Peaches, Sid, Crash, and Eddie follow the Northern Lights, and move on until they reach a whiteout, which separates them for a moment until they find one another and move on, led by Sid, who leads them off of a cliff. As they fall, they are rescued by a flying reindeer, who takes them to the other side of the cliff and introduces himself as Prancer. Sid thanks the reindeer and moves on before he nearly falls down the cliff again and is caught by Peaches, who decides that Prancer will go with them. Meanwhile, Manny attempts to patch up the Christmas Rock with mud and sticks when Ellie comes along, revealing that she cannot find Peaches, Sid, Crash, and Eddie.
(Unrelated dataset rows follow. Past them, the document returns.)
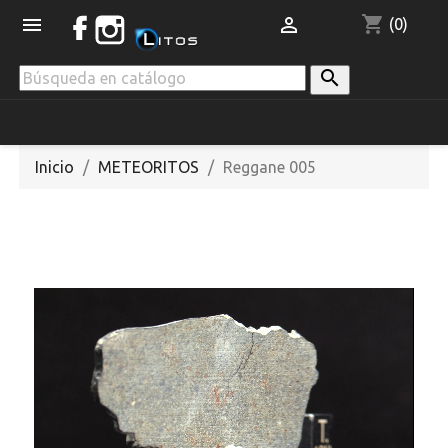
shopping_cart


(0)

Inicio
METEORITOS
Reggane 005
Diego states that they went to the North Pole. Manny and Ellie move on to find them, led by Diego, who tracks them by reluctantly picking up Sid's scent.
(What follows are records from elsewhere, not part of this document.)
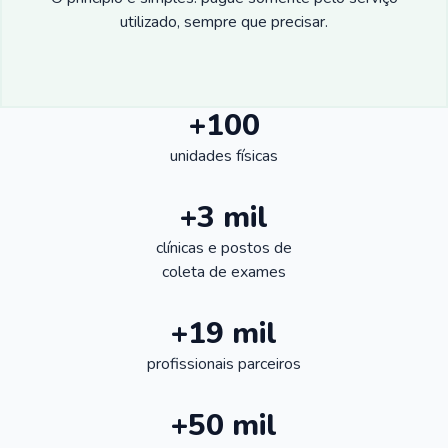
utilizado, sempre que precisar.
+100
unidades físicas
+3 mil
clínicas e postos de
coleta de exames
+19 mil
profissionais parceiros
+50 mil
Peaches, Sid, Crash, Eddie, and Prancer arrive somewhere near the North Pole, seeing sugar plums and peppermint bark. As they continue, they are stopped by a group of mini sloths who keep out visitors to Santa. They move towards the visitors, causing Prancer to fly up into a block of snow, and as they try to pull him out, the ice cracks, causing an avalanche, ruining Santa's work, and toppling Manny, Ellie, and Diego. Angered by the mess, Santa creates the Naughty List after Manny talks about it and puts the animals on it, causing Manny to realize that Santa is real. The animals fix the mess and create a sleigh for Santa, but Santa has many more gifts than usual, so Prancer volunteers to fly the sleigh. He realizes that he cannot do it alone so he gets his family, Dasher, Dancer, Vixen, Comet, Cupid, Donner, and Blitzen. The Naughty List transforms into the Nice List, and Santa leaves through the night sky.

== Cast ==

- John Leguizamo as Sid
- Ciara Bravo as Peaches
- Ray Romano as Manny
- Denis Leary as Diego
- Queen Latifah as Ellie
- Seann William Scott as Crash
- Josh Peck as Eddie
- T. J. Miller as Prancer
- Billy Gardell as Santa Claus
- Judah Friedlander as Head Mini-Sloth
- Karen Disher as Molehog
- Chris Wedge as Scrat

== Release ==
A Mammoth Christmas premiered on November 24, 2011, on Fox. The special was watched by 7,100,000 viewers, making it the second most watched show in its time slot. It was nominated for Annie Award for Best Animated Special Production.

=== Home media ===
A Mammoth Christmas was released on DVD and Blu-ray on November 26, 2011. A Mammoth Christmas was released on Disney+ on November 26, 2021 after the Disney-Fox Merger.